Editor: Did you notice – those of you who still get the Union-Tribune – its anti-Russian bias this morning in the headline “Russian military strikes Georgia”(8/09/08)? Georgia actually began this current round of fighting with its own invasion of South Ossettia. The front page article in the U-T did not even mention that fact on the front page. Watch out for that holdover attitude from the Cold War in all US media when reporting on this conflict.
by Mark Franchetti, Moscow / From The Sunday Times / August 10, 2008
The war over South Ossetia, the breakaway region of Georgia, appeared to be widening last night. Vladimir Putin, the Russian prime minister, flew into the area from the Beijing Olympics as his forces seemed to be gaining the upper hand.
After another day of fighting in the rebellious province – and Russian air force attacks that killed civilians in Georgia itself – there were reports of fighting in Abkhazia, Georgia’s other separatist region.
Abkhazian leaders said they had launched air and artillery strikes on government forces with Russian air support.
In South Ossetia itself, separatist leaders claimed 1,500 had been killed, including many civilians, in the initial Georgian assault on Friday. They said tens of thousands had been displaced. Moscow claimed to have pushed Georgian troops from Tskhinvali, the region’s heavily damaged capital.
Russia admitted that two of its aircraft had been shot down; Georgia claimed 10. There were bodies in the streets of Gori, the Georgian town 25 miles from South Ossetia where Josef Stalin was born, after an attack by Russian warplanes. Putin flew directly from Beijing to North Ossetia, on the Russian side of the border. There he made it plain that Moscow’s armed confrontation with Georgia is not simply about South Ossetia but also about its switch of allegiance to America.
“Georgia’s aspiration to join Nato . . . is driven by its attempt to drag other nations and peoples into its bloody adventures,” Putin said during a meeting in Vladikavkaz, the North Ossetian capital.
Mikhail Saakashvili, Georgia’s pro-American president, accused Russia of launching a full-scale invasion.
In Gori, Russian air force jets bombed military installations but also hit civilian buildings.
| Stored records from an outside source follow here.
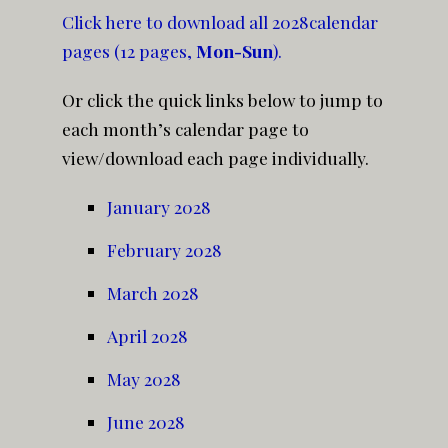
Click here to download all 2028calendar
pages (12 pages,
Mon-Sun
).
Or click the quick links below to jump to
each month’s calendar page to
view/download each page individually.
January 2028
February 2028
March 2028
April 2028
May 2028
June 2028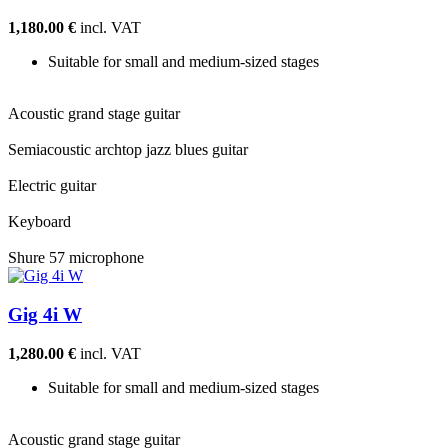
1,180.00 €
incl. VAT
Suitable for small and medium-sized stages
Acoustic grand stage guitar
Semiacoustic archtop jazz blues guitar
Electric guitar
Keyboard
Shure 57 microphone
Gig 4i W
1,280.00 €
incl. VAT
Suitable for small and medium-sized stages
Acoustic grand stage guitar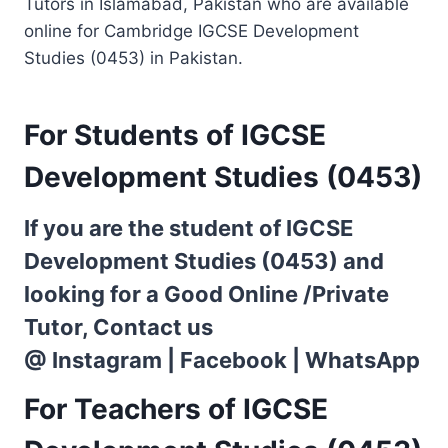
Tutors in Islamabad, Pakistan who are available
online for Cambridge IGCSE Development
Studies (0453) in Pakistan.
For Students of IGCSE
Development Studies (0453)
If you are the student of IGCSE
Development Studies (0453) and
looking for a Good Online /Private
Tutor, Contact us
@
Instagram
|
Facebook
|
WhatsApp
For Teachers of IGCSE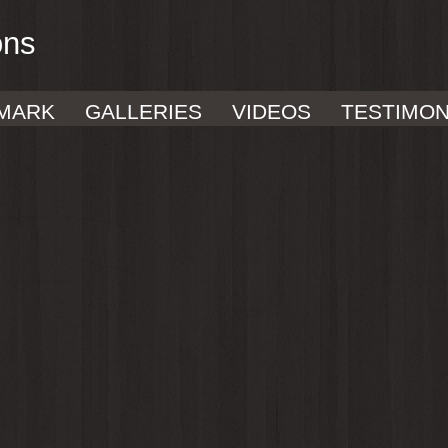
ons
MARK
GALLERIES
VIDEOS
TESTIMON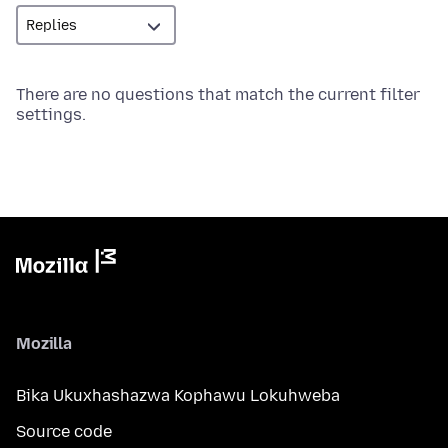
There are no questions that match the current filter
settings.
Mozilla
Bika Ukuxhashazwa Kophawu Lokuhweba
Source code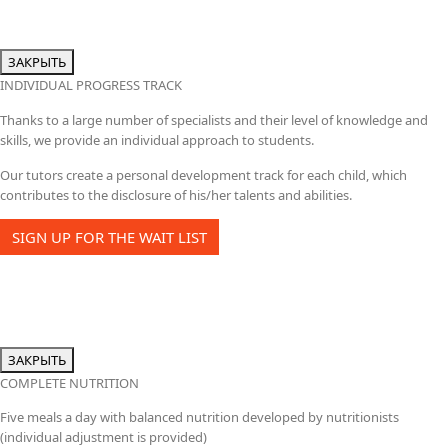
ЗАКРЫТЬ
INDIVIDUAL PROGRESS TRACK
Thanks to a large number of specialists and their level of knowledge and
skills, we provide an individual approach to students.
Our tutors create a personal development track for each child, which
contributes to the disclosure of his/her talents and abilities.
SIGN UP FOR THE WAIT LIST
ЗАКРЫТЬ
COMPLETE NUTRITION
Five meals a day with balanced nutrition developed by nutritionists
(individual adjustment is provided)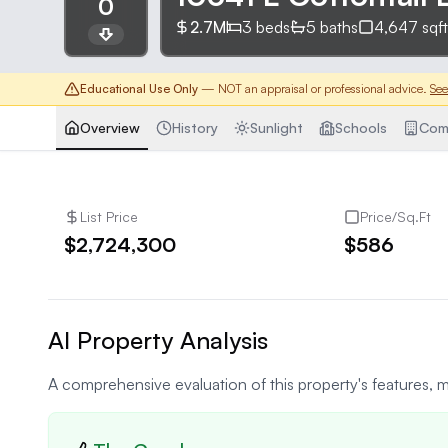
0
2.7M
3
beds
5
baths
4,647
sqft
Educational Use Only
— NOT an appraisal or professional advice.
See
Overview
History
Sunlight
Schools
Com
List Price
Price/Sq.Ft
$2,724,300
$586
AI Property Analysis
A comprehensive evaluation of this property's features, m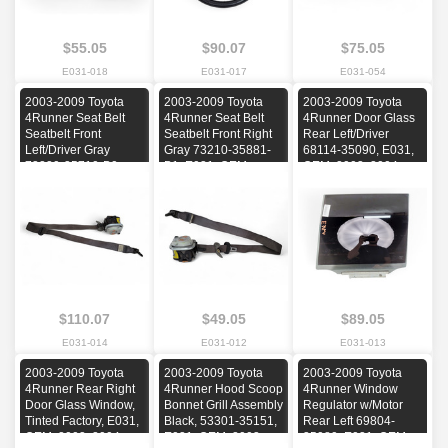
$55.05
$90.07
$75.05
E031-018
E031-017
E031-054
2003-2009 Toyota
2003-2009 Toyota
2003-2009 Toyota
4Runner Seat Belt
4Runner Seat Belt
4Runner Door Glass
Seatbelt Front
Seatbelt Front Right
Rear Left/Driver
Left/Driver Gray
Gray 73210-35881-
68114-35090, E031,
73220-35710-B0,
B1, E031, OEM,
OEM, 2003, 2004,
E031, OEM, 2003,
2003, 2004, 2005,
2005, 2006, 2007,
2004, 2005, 2006,
2006, 2007, 2008,
2008, 2009
2007, 2008, 2009
2009
$110.07
$49.05
$89.05
E031-014
E031-012
E031-013
2003-2009 Toyota
2003-2009 Toyota
2003-2009 Toyota
4Runner Rear Right
4Runner Hood Scoop
4Runner Window
Door Glass Window,
Bonnet Grill Assembly
Regulator w/Motor
Tinted Factory, E031,
Black, 53301-35151,
Rear Left 69804-
OEM, 2003, 2004,
E031, OEM, 2003,
35080, E031, OEM,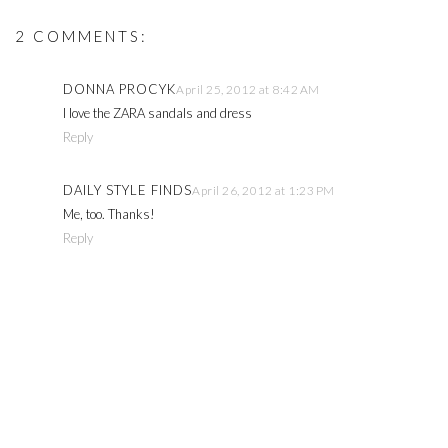
2 COMMENTS:
DONNA PROCYK
April 25, 2012 at 8:42 AM
I love the ZARA sandals and dress
Reply
DAILY STYLE FINDS
April 26, 2012 at 1:23 PM
Me, too. Thanks!
Reply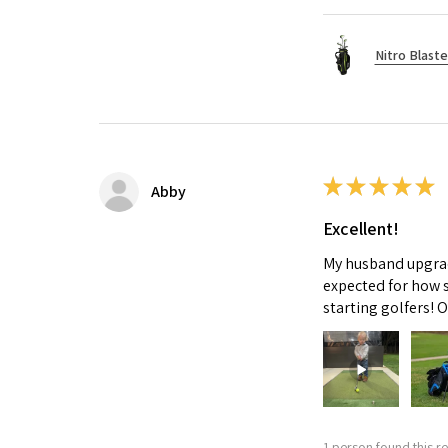
Nitro Blaste
★
★
★
★
★
Abby
Excellent!
My husband upgrade
expected for how s
starting golfers! 
1 person found this re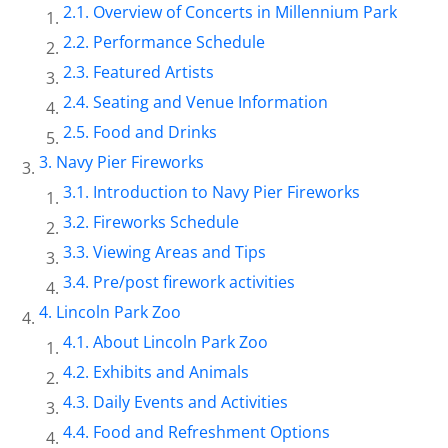
Overview of Concerts in Millennium Park
Performance Schedule
Featured Artists
Seating and Venue Information
Food and Drinks
Navy Pier Fireworks
Introduction to Navy Pier Fireworks
Fireworks Schedule
Viewing Areas and Tips
Pre/post firework activities
Lincoln Park Zoo
About Lincoln Park Zoo
Exhibits and Animals
Daily Events and Activities
Food and Refreshment Options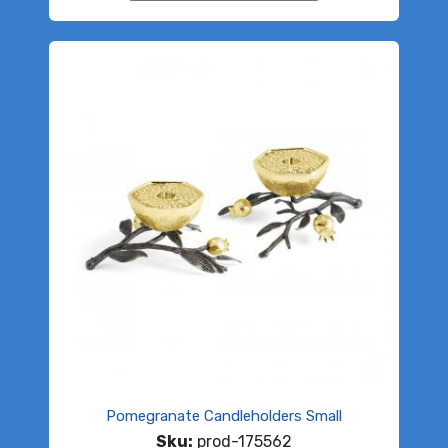
Pomegranate Candleholders Small
Sku:
prod-175562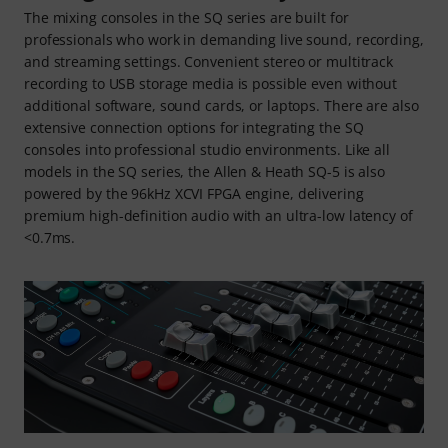
The mixing consoles in the SQ series are built for
professionals who work in demanding live sound, recording,
and streaming settings. Convenient stereo or multitrack
recording to USB storage media is possible even without
additional software, sound cards, or laptops. There are also
extensive connection options for integrating the SQ
consoles into professional studio environments. Like all
models in the SQ series, the Allen & Heath SQ-5 is also
powered by the 96kHz XCVI FPGA engine, delivering
premium high-definition audio with an ultra-low latency of
<0.7ms.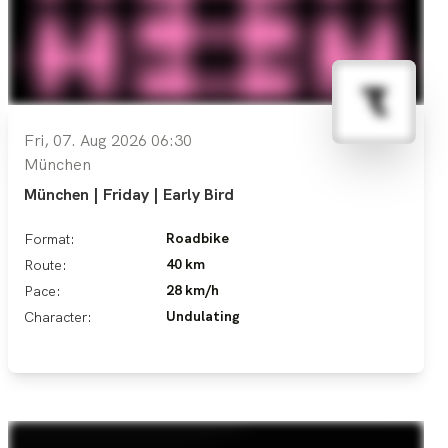
Fri, 07. Aug 2026 06:30
München
München | Friday | Early Bird
Roadbike
Format:
40 km
Route:
28 km/h
Pace:
Undulating
Character: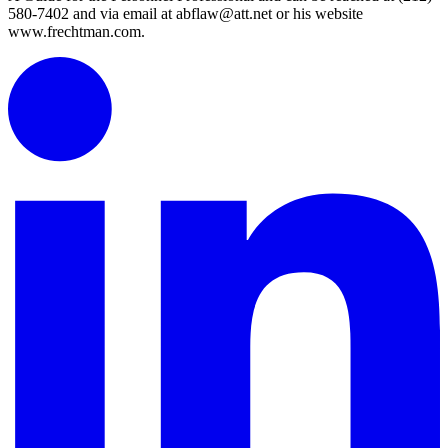
580-7402 and via email at abflaw@att.net or his website
www.frechtman.com.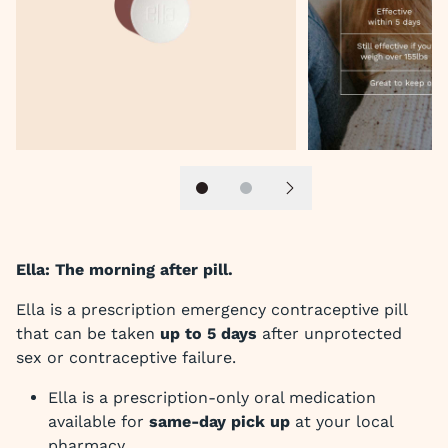
Slide 1
Slide 2
Next slide
Ella: The morning after pill.
Ella is a prescription emergency contraceptive pill
that can be taken
up to 5 days
after unprotected
sex or contraceptive failure.
Ella is a prescription-only oral medication
available for
same-day pick up
at your local
pharmacy.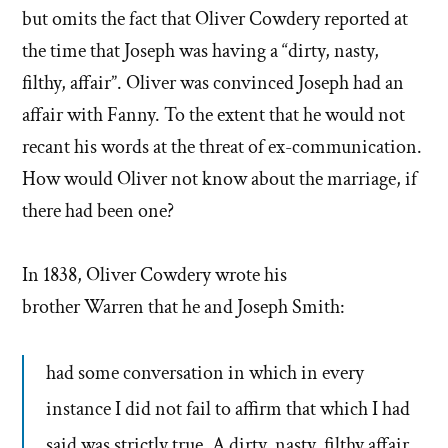
but omits the fact that Oliver Cowdery reported at
the time that Joseph was having a “dirty, nasty,
filthy, affair”. Oliver was convinced Joseph had an
affair with Fanny. To the extent that he would not
recant his words at the threat of ex-communication.
How would Oliver not know about the marriage, if
there had been one?
In 1838, Oliver Cowdery wrote his
brother Warren that he and Joseph Smith:
had some conversation in which in every
instance I did not fail to affirm that which I had
said was strictly true. A dirty, nasty, filthy affair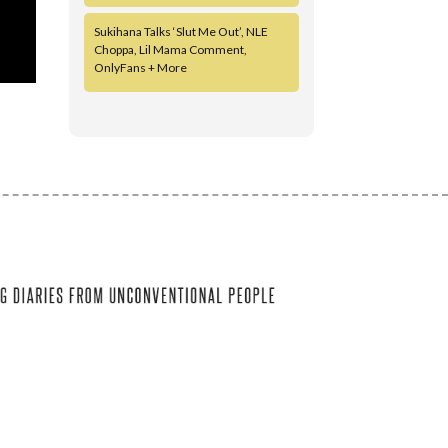
Sukihana Talks ‘Slut Me Out’, NLE
Choppa, Lil Mama Comment,
OnlyFans + More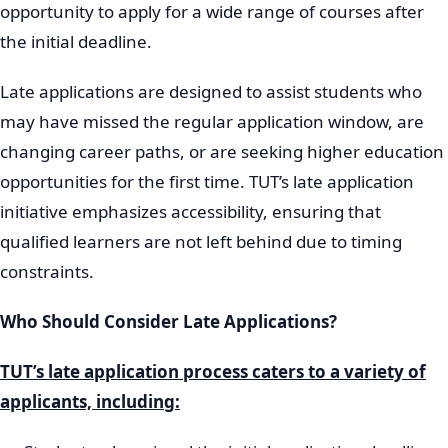
opportunity to apply for a wide range of courses after
the initial deadline.
Late applications are designed to assist students who
may have missed the regular application window, are
changing career paths, or are seeking higher education
opportunities for the first time. TUT’s late application
initiative emphasizes accessibility, ensuring that
qualified learners are not left behind due to timing
constraints.
Who Should Consider Late Applications?
TUT’s late application process caters to a variety of
applicants, including: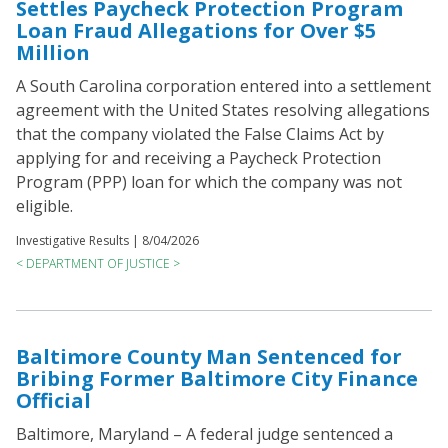
Settles Paycheck Protection Program
Loan Fraud Allegations for Over $5
Million
A South Carolina corporation entered into a settlement
agreement with the United States resolving allegations
that the company violated the False Claims Act by
applying for and receiving a Paycheck Protection
Program (PPP) loan for which the company was not
eligible.
Investigative Results |
8/04/2026
< DEPARTMENT OF JUSTICE >
Baltimore County Man Sentenced for
Bribing Former Baltimore City Finance
Official
Baltimore, Maryland – A federal judge sentenced a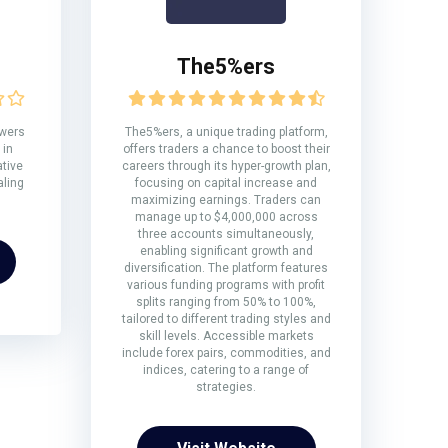
The5%ers
owers
The5%ers, a unique trading platform,
 in
offers traders a chance to boost their
ative
careers through its hyper-growth plan,
aling
focusing on capital increase and
maximizing earnings. Traders can
manage up to $4,000,000 across
three accounts simultaneously,
enabling significant growth and
diversification. The platform features
various funding programs with profit
splits ranging from 50% to 100%,
tailored to different trading styles and
skill levels. Accessible markets
include forex pairs, commodities, and
indices, catering to a range of
strategies.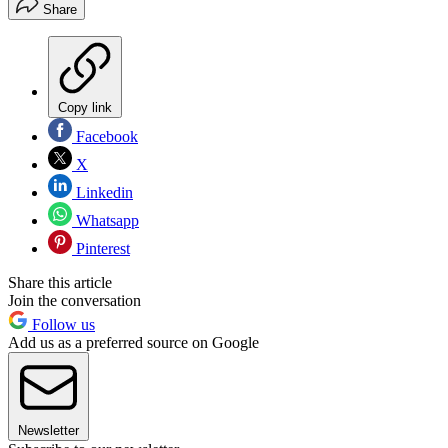
Share
Copy link
Facebook
X
Linkedin
Whatsapp
Pinterest
Share this article
Join the conversation
Follow us
Add us as a preferred source on Google
Newsletter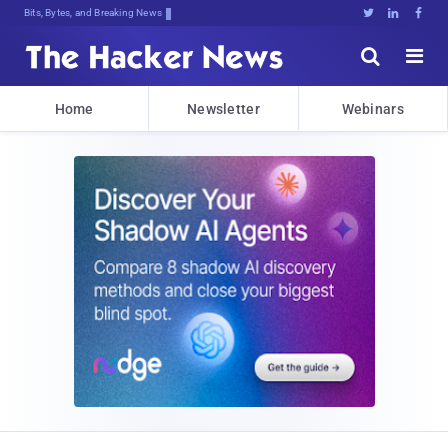
Bits, Bytes, and Breaking News





Home
Newsletter
Webinars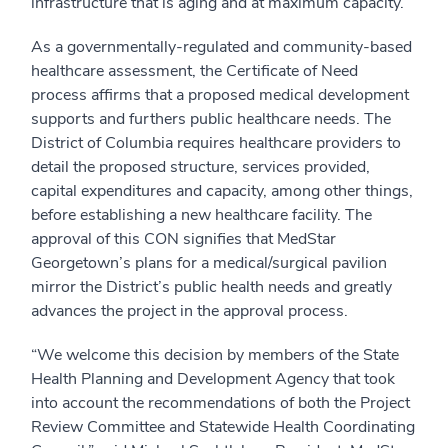
infrastructure that is aging and at maximum capacity.
As a governmentally-regulated and community-based
healthcare assessment, the Certificate of Need
process affirms that a proposed medical development
supports and furthers public healthcare needs. The
District of Columbia requires healthcare providers to
detail the proposed structure, services provided,
capital expenditures and capacity, among other things,
before establishing a new healthcare facility. The
approval of this CON signifies that MedStar
Georgetown’s plans for a medical/surgical pavilion
mirror the District’s public health needs and greatly
advances the project in the approval process.
“We welcome this decision by members of the State
Health Planning and Development Agency that took
into account the recommendations of both the Project
Review Committee and Statewide Health Coordinating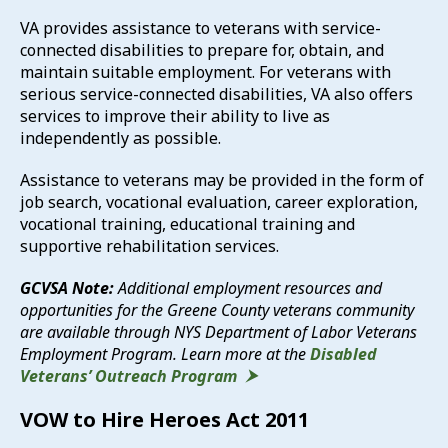
VA provides assistance to veterans with service-
connected disabilities to prepare for, obtain, and
maintain suitable employment. For veterans with
serious service-connected disabilities, VA also offers
services to improve their ability to live as
independently as possible.
Assistance to veterans may be provided in the form of
job search, vocational evaluation, career exploration,
vocational training, educational training and
supportive rehabilitation services.
GCVSA Note:
Additional employment resources and
opportunities for the Greene County veterans community
are available through NYS Department of Labor Veterans
Employment Program. Learn more at the
Disabled
Veterans’ Outreach Program
VOW to Hire Heroes Act 2011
Western journalists saw apartment blocks in ruins, some still on fire. One reported scores of bodies and bloodied civilians. Elderly people, women and children were among the victims.
“I can’t understand their logic. Why are they bombing civilians?” said Nick Kipshidze, a local doctor. A Red Cross official told Reuters news agency that he had counted 17 bodies at a local morgue.
President George Bush urged Russia to stop bombing, and last night Britain joined a diplomatic mission of European Union, US and Nato staff that was travelling to Georgia to try to broker a ceasefire. Officials, however, said options were limited.